Samantha lowered herself to the ground and slowly approached. She grabbed the coat to pull it aside, but stumbled back as it moved. The boots shifted and fell still. Samantha tightened her wits and lifted the coat, where she found a body. It was a woman, a few years older than her seventeen. A tangled mess of black hair obscured her face. The coat resembled that of a sailor of rank, but the well fitted shirt and pants resembled more a pilot, all soaked with blood. Her clothes were ripped, body covered in deep cuts and bruises.
Samantha dropped to her knees, her own black hair pushed behind an ear. “Hello?” Her hands hovered, unsure what to do. She touched a shoulder and fell back when the body moved again. A crimson eye opened. “You’re alive!” Samantha exclaimed in astonishment, getting back on her knees. The bloodied right arm attempted to jerk out, but cringed halfway through the movement with a sharp gasp of pain. A short knife dropped uselessly to the sand.

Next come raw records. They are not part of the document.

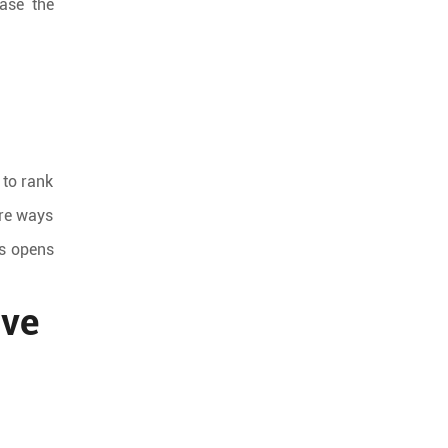
ease the
 to rank
ore ways
is opens
ive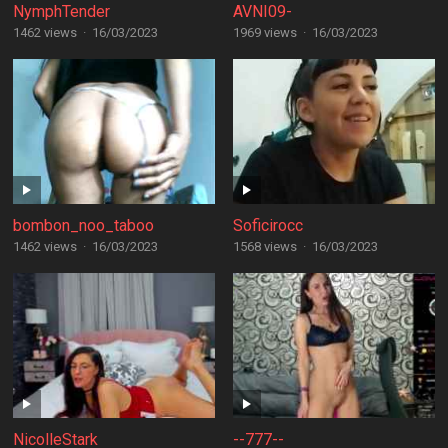
NymphTender
AVNI09-
1462 views
·
16/03/2023
1969 views
·
16/03/2023
bombon_noo_taboo
Soficirocc
1462 views
·
16/03/2023
1568 views
·
16/03/2023
NicolleStark
--777--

The woman groaned, right shoulder tightly gripped. “Get done what you will… then leave,” she rasped through cracked lips.
“All this blood, you’re dying.” Samantha eyed the knife.
“Fully… aware…” The woman coughed, squinted up at the sky, and appeared to pass out.
“Just wait, I’ll go get help,” Samantha decided and began to get up.
“No,” the woman snapped, the level of managed authority a shock. Pushing on the ground, she struggled to sit up, revealing a large patch of blood soaked sand. The fact she still lived was both astonishing, and proof that she had not been there long, and could not remain much longer. “Just… go. Don’t come back.”
Samantha stared before she stood and let the woman sit against the rocks. Racing across the beach, she dodged between the first set of buildings. The streets were simple, mostly dirt. Her path twisted around salt encrusted sailors and market stalls that tried to convince every passerby that life was incomplete without their wares.
The Patel residence was shoved into the rest of the houses, falling apart from funds spent on Henry Patel’s various mistresses. Samantha pushed into the empty house, her father no doubt down at the tavern. Accustomed to nursing her father after various bar fights, she had a good number of basic medical supplies and knowledge. The most commonly used tools pushed into a sack, she hurried back to the beach.
At the rocks the woman appeared unmoved, though she now clutched a single, bloody bullet. “Leave.” Even in the hoarse rasp, her voice held the ability to command.
“You’ll die out here like this,” Samantha told her with no intention of being turned away so easily. “Let me help you.”
“Do you know… who I am?”
“Do you?” Samantha asked back. It was common for the shipwrecked to suffer amnesia of various degrees. “You have the eyes of the flying islands, but beyond that…” She brushed the woman’s hair from her face and froze. Even beneath the dried blood that had flowed from a cut above the eye, the face was unmistakable, straight from the wanted posters. Startled, Samantha fell back from the glare of Bloody Anne Cash, pirate captain of The Red Nightmare.